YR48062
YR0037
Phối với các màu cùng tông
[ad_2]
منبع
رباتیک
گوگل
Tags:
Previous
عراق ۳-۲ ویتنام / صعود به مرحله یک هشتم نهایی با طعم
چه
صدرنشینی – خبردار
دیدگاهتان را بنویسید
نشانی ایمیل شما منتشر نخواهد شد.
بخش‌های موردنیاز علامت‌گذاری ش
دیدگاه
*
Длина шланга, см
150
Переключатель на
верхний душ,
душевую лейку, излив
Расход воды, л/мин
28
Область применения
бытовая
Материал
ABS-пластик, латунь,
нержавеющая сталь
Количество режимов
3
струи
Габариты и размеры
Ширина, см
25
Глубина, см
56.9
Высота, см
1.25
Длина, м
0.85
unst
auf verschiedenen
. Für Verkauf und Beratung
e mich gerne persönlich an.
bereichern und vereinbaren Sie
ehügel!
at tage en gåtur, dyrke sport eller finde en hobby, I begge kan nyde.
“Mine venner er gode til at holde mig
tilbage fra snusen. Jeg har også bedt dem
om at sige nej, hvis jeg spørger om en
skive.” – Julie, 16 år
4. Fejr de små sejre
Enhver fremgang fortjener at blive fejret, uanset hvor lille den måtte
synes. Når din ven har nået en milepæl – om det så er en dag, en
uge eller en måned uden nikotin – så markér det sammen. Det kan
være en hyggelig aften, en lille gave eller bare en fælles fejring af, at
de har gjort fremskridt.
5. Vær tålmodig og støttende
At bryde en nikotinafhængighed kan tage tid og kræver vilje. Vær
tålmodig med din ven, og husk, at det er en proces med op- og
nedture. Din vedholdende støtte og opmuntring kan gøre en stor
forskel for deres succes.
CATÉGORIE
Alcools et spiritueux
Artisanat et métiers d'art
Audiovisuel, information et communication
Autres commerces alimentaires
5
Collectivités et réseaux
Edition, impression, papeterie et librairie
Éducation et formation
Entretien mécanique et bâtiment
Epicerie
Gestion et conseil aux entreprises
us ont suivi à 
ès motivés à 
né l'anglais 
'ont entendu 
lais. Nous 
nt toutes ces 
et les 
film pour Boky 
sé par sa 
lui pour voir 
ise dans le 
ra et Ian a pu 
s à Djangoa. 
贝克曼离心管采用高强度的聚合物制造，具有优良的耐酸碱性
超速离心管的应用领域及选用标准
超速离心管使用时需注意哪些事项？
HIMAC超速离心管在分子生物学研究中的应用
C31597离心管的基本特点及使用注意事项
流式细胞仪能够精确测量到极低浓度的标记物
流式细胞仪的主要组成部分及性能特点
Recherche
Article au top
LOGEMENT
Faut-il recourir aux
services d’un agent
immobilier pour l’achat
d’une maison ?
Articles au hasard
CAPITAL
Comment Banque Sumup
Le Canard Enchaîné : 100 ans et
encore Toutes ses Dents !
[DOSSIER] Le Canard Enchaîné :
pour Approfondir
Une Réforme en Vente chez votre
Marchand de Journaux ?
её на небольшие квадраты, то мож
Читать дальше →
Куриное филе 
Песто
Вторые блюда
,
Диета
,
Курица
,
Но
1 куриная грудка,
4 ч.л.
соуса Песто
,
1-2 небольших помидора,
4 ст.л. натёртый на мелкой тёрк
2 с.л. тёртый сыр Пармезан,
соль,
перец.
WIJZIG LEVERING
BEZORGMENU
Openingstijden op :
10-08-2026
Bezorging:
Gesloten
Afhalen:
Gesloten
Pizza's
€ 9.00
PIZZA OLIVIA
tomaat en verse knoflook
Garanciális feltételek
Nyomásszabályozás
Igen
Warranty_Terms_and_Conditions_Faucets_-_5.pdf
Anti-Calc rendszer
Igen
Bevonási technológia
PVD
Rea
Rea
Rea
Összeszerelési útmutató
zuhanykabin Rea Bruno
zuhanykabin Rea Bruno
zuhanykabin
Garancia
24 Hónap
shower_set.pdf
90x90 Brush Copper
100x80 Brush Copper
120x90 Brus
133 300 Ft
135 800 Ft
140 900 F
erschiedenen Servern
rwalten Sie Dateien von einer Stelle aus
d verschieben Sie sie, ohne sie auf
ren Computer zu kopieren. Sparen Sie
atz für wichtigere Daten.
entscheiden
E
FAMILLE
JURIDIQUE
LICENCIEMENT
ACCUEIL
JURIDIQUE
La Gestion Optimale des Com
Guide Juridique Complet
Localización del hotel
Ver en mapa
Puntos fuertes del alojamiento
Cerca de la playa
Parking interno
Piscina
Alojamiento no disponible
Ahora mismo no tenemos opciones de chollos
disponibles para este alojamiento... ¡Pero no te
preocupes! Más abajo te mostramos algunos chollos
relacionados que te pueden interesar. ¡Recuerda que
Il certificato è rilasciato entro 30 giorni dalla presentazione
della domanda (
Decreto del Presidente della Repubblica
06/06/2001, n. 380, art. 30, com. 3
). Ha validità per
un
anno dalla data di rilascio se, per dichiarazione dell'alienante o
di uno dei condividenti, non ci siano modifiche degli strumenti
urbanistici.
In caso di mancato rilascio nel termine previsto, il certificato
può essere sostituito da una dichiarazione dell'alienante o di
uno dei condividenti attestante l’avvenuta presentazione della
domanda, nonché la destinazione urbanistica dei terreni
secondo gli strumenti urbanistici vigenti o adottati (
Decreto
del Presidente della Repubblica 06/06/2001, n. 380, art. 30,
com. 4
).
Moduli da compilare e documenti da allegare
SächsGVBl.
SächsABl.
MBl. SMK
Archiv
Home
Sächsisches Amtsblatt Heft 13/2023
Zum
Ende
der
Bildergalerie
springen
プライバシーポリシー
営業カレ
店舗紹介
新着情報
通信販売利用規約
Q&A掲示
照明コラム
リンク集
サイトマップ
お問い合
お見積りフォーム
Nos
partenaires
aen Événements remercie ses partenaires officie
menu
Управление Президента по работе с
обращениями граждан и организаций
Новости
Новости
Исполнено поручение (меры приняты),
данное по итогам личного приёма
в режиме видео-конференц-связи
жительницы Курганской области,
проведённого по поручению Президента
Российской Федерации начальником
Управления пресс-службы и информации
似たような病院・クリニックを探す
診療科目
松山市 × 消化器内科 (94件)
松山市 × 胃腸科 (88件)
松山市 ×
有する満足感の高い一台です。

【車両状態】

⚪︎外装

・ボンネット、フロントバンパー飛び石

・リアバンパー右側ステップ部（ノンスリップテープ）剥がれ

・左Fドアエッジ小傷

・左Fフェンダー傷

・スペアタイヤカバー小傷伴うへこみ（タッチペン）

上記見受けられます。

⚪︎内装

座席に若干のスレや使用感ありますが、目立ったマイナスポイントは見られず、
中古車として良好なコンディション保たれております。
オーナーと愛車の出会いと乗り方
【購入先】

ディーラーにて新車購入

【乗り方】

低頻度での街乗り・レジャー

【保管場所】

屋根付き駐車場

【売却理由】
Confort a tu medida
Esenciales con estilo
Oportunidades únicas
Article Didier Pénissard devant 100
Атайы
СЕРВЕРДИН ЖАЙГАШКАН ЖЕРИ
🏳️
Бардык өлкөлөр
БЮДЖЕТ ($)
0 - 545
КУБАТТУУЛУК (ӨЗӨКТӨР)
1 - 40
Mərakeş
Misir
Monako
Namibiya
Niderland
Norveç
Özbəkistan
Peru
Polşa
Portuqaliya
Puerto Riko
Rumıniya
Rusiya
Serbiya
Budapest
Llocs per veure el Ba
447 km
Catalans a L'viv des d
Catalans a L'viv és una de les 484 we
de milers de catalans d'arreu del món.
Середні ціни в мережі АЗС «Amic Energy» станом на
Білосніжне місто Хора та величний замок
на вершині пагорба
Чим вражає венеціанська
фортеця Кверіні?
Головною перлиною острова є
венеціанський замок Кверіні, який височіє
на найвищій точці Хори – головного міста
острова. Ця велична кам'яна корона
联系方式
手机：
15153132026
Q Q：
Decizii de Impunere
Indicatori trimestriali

· · · · ·

* Action item
Using the records above, list each line that includes "dichiarazione".

* Result of this exercise
anno dalla data di rilascio se, per dichiarazione dell'alienante o
può essere sostituito da una dichiarazione dell'alienante o di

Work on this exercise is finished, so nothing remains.